Hi. So here it comes my case 140mm front fan burned and I decided to change my fans to another color.I have a filter at the bottom(hard access to it) and front (easy)and nothing at the back. I have qfan support on my x99 sabertooth to configurate their speed.I need you'd help to decide about exhaust/ intake.
Here's my material:
-2 sp140 white
-2 sp 140 blue
- 1 af 120 blue
-2 be quiet pure wings 120mm for cpu
The back and the top are unfiltered and unfortunately my pc is on the corner of the room where there's drapes/curtains on the wall. The back us 10 cm far and the top is really bad when it comes to dusts and I don't have any filter option there. How can I make a positive air pressure using some ways to control the dust in this environment? Help me out.Id like some precision regarding fan speed.thanks


----------



## newconroer (May 8, 2016)

Theoretically more exhaust = less dust however it doesn't always work to any great degree. Additionally more exhaust means less warm air stagnating inside the case but the reality is that component cooling is down to the fans/heatsink/cooling solution that are close to the components themselves, a few centimeters away. Fans at the front of your case, blowing in what started out as ambient temperature air, isn't going to affect your components directly and nor will it indirectly by any margin worth noting, because it's all just warm air being blown around.

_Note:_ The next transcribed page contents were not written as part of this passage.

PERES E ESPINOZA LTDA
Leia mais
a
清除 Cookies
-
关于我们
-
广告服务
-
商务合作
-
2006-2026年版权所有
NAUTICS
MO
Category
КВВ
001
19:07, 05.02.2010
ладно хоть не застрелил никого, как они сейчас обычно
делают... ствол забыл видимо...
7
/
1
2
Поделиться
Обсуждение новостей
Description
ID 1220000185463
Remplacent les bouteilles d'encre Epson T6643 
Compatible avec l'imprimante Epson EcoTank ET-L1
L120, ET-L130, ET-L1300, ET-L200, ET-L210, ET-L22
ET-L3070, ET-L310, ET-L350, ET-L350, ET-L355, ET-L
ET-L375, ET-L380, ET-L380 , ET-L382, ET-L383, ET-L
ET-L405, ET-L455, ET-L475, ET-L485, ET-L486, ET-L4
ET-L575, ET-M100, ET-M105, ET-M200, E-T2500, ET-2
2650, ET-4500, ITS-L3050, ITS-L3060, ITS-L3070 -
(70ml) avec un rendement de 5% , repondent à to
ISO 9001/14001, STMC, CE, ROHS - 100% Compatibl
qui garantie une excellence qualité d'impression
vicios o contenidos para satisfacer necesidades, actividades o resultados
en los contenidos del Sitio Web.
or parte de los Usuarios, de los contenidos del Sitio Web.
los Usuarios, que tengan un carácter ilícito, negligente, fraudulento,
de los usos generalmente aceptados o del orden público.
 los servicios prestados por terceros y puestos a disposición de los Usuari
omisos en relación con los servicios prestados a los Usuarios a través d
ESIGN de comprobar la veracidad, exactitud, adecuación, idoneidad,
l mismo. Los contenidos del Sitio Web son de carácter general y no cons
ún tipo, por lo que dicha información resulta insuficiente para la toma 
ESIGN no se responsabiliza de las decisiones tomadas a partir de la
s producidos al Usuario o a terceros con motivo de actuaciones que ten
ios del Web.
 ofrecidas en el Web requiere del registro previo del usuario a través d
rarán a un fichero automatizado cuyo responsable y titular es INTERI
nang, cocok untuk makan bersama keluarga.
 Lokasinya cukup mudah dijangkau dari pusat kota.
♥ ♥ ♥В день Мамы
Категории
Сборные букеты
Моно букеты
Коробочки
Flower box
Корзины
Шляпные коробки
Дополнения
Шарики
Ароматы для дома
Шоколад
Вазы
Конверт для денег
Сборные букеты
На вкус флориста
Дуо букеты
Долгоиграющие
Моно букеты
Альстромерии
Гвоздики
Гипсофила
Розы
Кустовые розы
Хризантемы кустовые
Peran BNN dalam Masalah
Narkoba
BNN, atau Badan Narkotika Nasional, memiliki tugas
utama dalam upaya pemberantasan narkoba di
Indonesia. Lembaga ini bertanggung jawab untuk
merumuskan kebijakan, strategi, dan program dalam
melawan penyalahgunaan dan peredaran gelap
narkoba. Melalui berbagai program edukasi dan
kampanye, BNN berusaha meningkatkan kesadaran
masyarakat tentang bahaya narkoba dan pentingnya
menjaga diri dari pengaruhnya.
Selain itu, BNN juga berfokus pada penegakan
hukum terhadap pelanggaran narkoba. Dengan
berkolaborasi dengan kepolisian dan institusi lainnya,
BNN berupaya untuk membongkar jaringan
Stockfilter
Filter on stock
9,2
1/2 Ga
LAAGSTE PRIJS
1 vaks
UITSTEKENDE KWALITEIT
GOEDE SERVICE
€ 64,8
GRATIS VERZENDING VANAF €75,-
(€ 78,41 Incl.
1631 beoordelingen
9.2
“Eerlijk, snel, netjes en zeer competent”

The old adage of two in : one out is a fair ratio, but it won't create significant cooling or dust buildup in contrast to say two in : two out, or one in : three out.

No matter what you do, you'll be cleaning dust out of your case regardless. Maybe it takes two months, maybe three, it will still need to be done.

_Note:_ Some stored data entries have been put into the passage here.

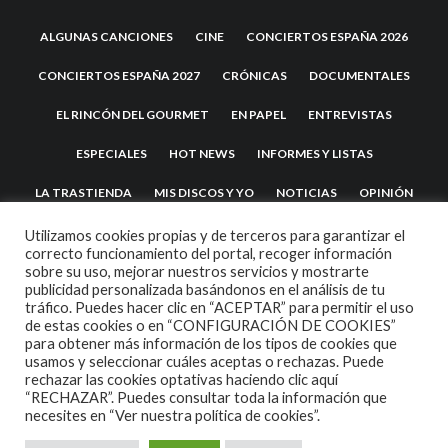
ALGUNAS CANCIONES
CINE
CONCIERTOS ESPAÑA 2026
CONCIERTOS ESPAÑA 2027
CRÓNICAS
DOCUMENTALES
EL RINCÓN DEL GOURMET
EN PAPEL
ENTREVISTAS
ESPECIALES
HOT NEWS
INFORMES Y LISTAS
LA TRASTIENDA
MIS DISCOS Y YO
NOTICIAS
OPINIÓN
REVIEWS
TEATRO
TU DISCO ME SUENA
Utilizamos cookies propias y de terceros para garantizar el
correcto funcionamiento del portal, recoger información
sobre su uso, mejorar nuestros servicios y mostrarte
publicidad personalizada basándonos en el análisis de tu
tráfico. Puedes hacer clic en “ACEPTAR” para permitir el uso
de estas cookies o en “CONFIGURACIÓN DE COOKIES”
para obtener más información de los tipos de cookies que
usamos y seleccionar cuáles aceptas o rechazas. Puede
rechazar las cookies optativas haciendo clic aquí
“RECHAZAR”. Puedes consultar toda la información que
2007 COPYRIGHT -
CODETIPI
THEME
necesites en
“Ver nuestra política de cookies”.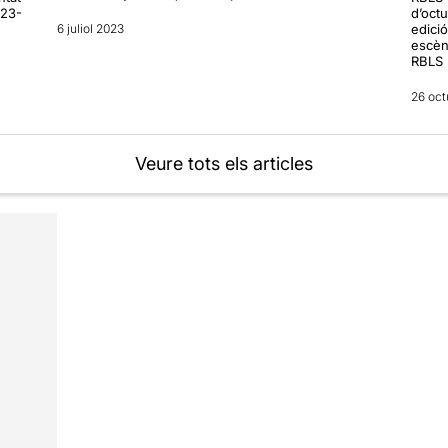
 23-
d’oct
6 juliol 2023
edició
escèni
RBLS 
26 oct
Veure tots els articles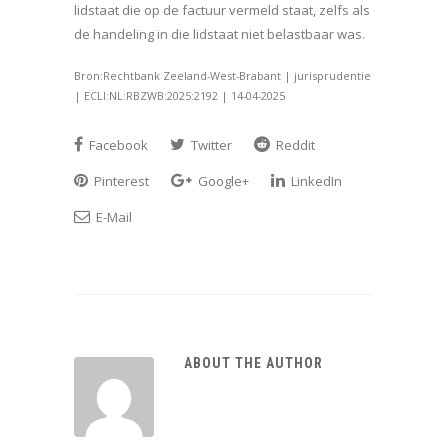
lidstaat die op de factuur vermeld staat, zelfs als
de handeling in die lidstaat niet belastbaar was.
Bron:Rechtbank Zeeland-West-Brabant | jurisprudentie
| ECLI:NL:RBZWB:2025:2192 | 14-04-2025
Facebook
Twitter
Reddit
Pinterest
Google+
LinkedIn
E-Mail
ABOUT THE AUTHOR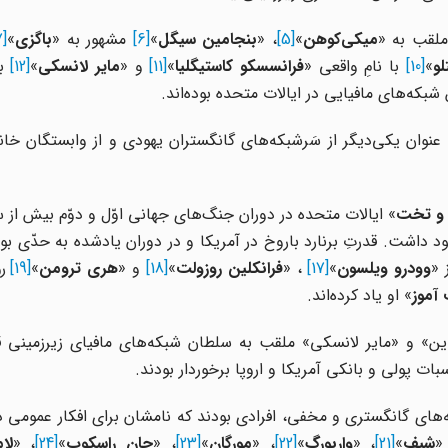
ملقب به «
میکی‌کوهن
»
[5]
، «
بنجامین سیگل
»
[6]
مشهور به «
باگزی
»
[7]
لو
»
[10]
با نامِ واقعی «
فرانسسکو
کاستیگلیا
»
[11]
و «
مایر لانسکی
»
[12]
با
شبکه‌های مافیایی در ایالات متحده بوده‌اند.
 عنوان یکی‌دیگر از سَرشبکه‌های گانگستران یهودی و از وابستگان خان
 و تخت
» ایالات متحده در دوران جنگ‌های جهانی اوّل و دوّم بیش از
د داشت. قدرتِ برنارد
باروخ در آمریکا و در دوران یادشده به حدّی ب
 «
وودرو ویلسون
»
[17]
، «
فرانکلین روزولت
»
[18]
و «
هری ترومن
»
[19]
ر
موز
» او یاد کرده‌اند.
تاین» و «مایر لانسکی» ملقب به سلطان شبکه‌های مافیای زیرزمینی 
بات پولی و بانکی آمریکا و اروپا برخوردار بودند.
های گانگستری و مخفی، افرادی بودند که نامشان برای افکار عمومی ‌در ‌
،
شیف
»
[21]
، «
واربورگ
»
[22]
، «
مورگان
»
[23]
، «
جان راسکوب
»
[24]
، «
لا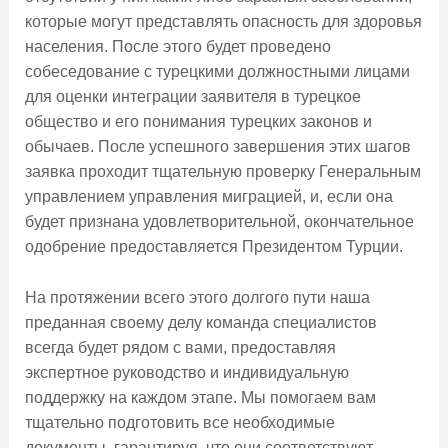
которые могут представлять опасность для здоровья
населения. После этого будет проведено
собеседование с турецкими должностными лицами
для оценки интеграции заявителя в турецкое
общество и его понимания турецких законов и
обычаев. После успешного завершения этих шагов
заявка проходит тщательную проверку Генеральным
управлением управления миграцией, и, если она
будет признана удовлетворительной, окончательное
одобрение предоставляется Президентом Турции.
На протяжении всего этого долгого пути наша
преданная своему делу команда специалистов
всегда будет рядом с вами, предоставляя
экспертное руководство и индивидуальную
поддержку на каждом этапе. Мы помогаем вам
тщательно подготовить все необходимые
документы, гарантируя, что они соответствуют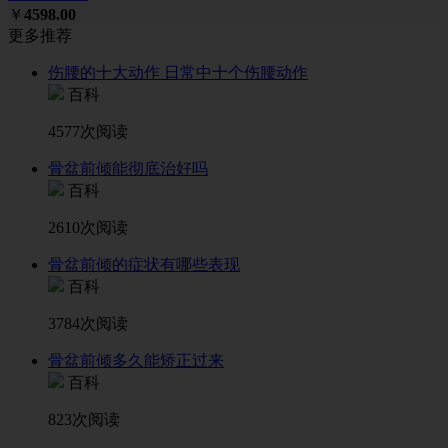
￥
4598.00
更多推荐
伤腰的十大动作 日常中十个伤腰动作
百科
4577次阅读
骨盆前倾能彻底治好吗
百科
2610次阅读
骨盆前倾的症状有哪些表现
百科
3784次阅读
骨盆前倾多久能矫正过来
百科
823次阅读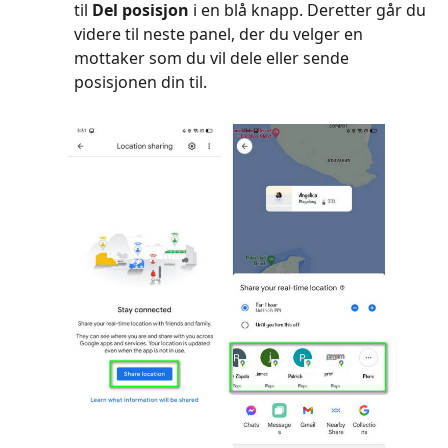
til
Del posisjon
i en blå knapp. Deretter går du
videre til neste panel, der du velger en
mottaker som du vil dele eller sende
posisjonen din til.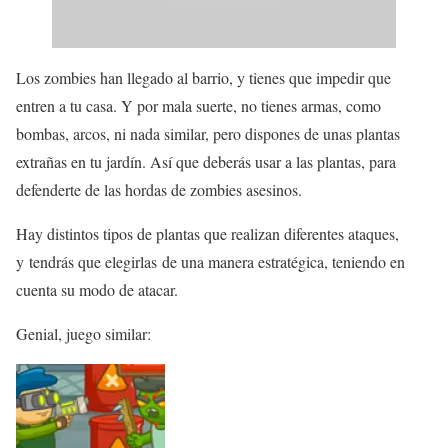
Los zombies han llegado al barrio, y tienes que impedir que
entren a tu casa. Y por mala suerte, no tienes armas, como
bombas, arcos, ni nada similar, pero dispones de unas plantas
extrañas en tu jardín. Así que deberás usar a las plantas, para
defenderte de las hordas de zombies asesinos.
Hay distintos tipos de plantas que realizan diferentes ataques,
y tendrás que elegirlas de una manera estratégica, teniendo en
cuenta su modo de atacar.
Genial, juego similar: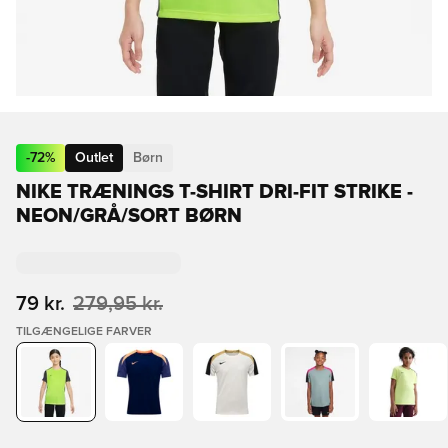
-
72
%
Outlet
Børn
NIKE TRÆNINGS T-SHIRT DRI-FIT STRIKE -
NEON/GRÅ/SORT BØRN
79 kr.
279,95 kr.
TILGÆNGELIGE FARVER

Given your described situation, I would suggest :

*Case *

As many SP140 as you can fit at the front (intake) _(700 RPM) [static speed, motherboard controlled in BIOS ]_
As many SP140 as you can fit at the side (exhaust) _(700 RPM) [static speed, motherboard controlled in BIOS]_
One AF 120 at the bottom (intake) _(700 RPM) [static speed, motherboard controlled in BIOS]_
No fans at the top (if you can block off the top); As many SP140 as you can fit at the top (if you cannot block off the top) _(600 RPM) [static speed, motherboard controlled in BIOS]_

*CPU
*
Install a Noctua NH-C12P SE14 cooler_ (960 RPM / 1260 RPM) [variable speed - two modes, low and hi, motherboard controlled in BIOS]_


----------



## EdInk (May 9, 2016)

Eliomiller said:


> s


More exhaust will encourage dust to come through other unfiltered vents, nooks and crannies  (assuming all fans move equal amount of air.
As it appears, you only have 2 filtered intakes (2 x 140 at front, 1x 120 at bottom) Theoretically, 140mm fans will move more air. Just have more air into case than exhaust. Front 2x140, Bottom 1x 120. Rear 1x 120, Top 1x 140mm.. once set up do the smoke test....I use some scent sticks to check starting with all fans (case fans only) at 100% and reducing to point when/if the smokes starts going into case through open vents.


----------



## Eliomiller (May 10, 2016)

That's actually what I did:3 exhaust on the top-rear and 2 front intake. The fans on the top and the front are equal. So I suppose it's all about the qfan configuration now.I saw the video of jayztwocents. He have more exhaust than intake but with positive air pressure using some software tweaks ti configure fans speed I guess it's possible. So assuming I have 2 front 2 top as sp140 and 1 af120 at the back with 1 pure wings 2 on my air cooler.how can I setup the speed so I can have exhaust cfm < cfm intake.note: the cpu fan can only be set up as 4 pin.the rest can't be placed under 50% speed so take into consideration.and at 80c all the fan will turn at 100% so idk If it will ever get that hot but it will eventually becomes negative.ps: I got a Windforce gtx 980 ti with 3 fans. I don't know if it makes a difference


----------



## EdInk (May 10, 2016)

Eliomiller said:


> ^^^


Use the motherboard fan headers to segregate your fans...2 front fans on one fan header, 2 top on one header and connect rear to another header or direct to PSU (7V adapter)...that way you can control them in groups... you can also use the *SPEEDFAN software* (tricky to setup but worth it....I use it to control 13 fans in my case) to TURN OFF the top exhaust when the PC is idling or you are web browsing...that way it'll stay positive and quiet...on load, make rpm of intake fans higher than exhaust fans.

Knowing the effects of the GPU fans is going to be a case of experimenting with the smoke test.


----------



## Eliomiller (May 10, 2016)

But will the speed fan conflict with the bios qfan? Or they work independently


----------



## EdInk (May 10, 2016)

Eliomiller said:


> But will the speed fan conflict with the bios qfan? Or they work independently


Speedfan takes over completely when launched. I use an Asus mobo with qfan too, no conflicts and very stable software. the best feature of speedfan is you can tie the fan rpm to GPU temp, whereas qfan will only tie to cpu or motherboard.


----------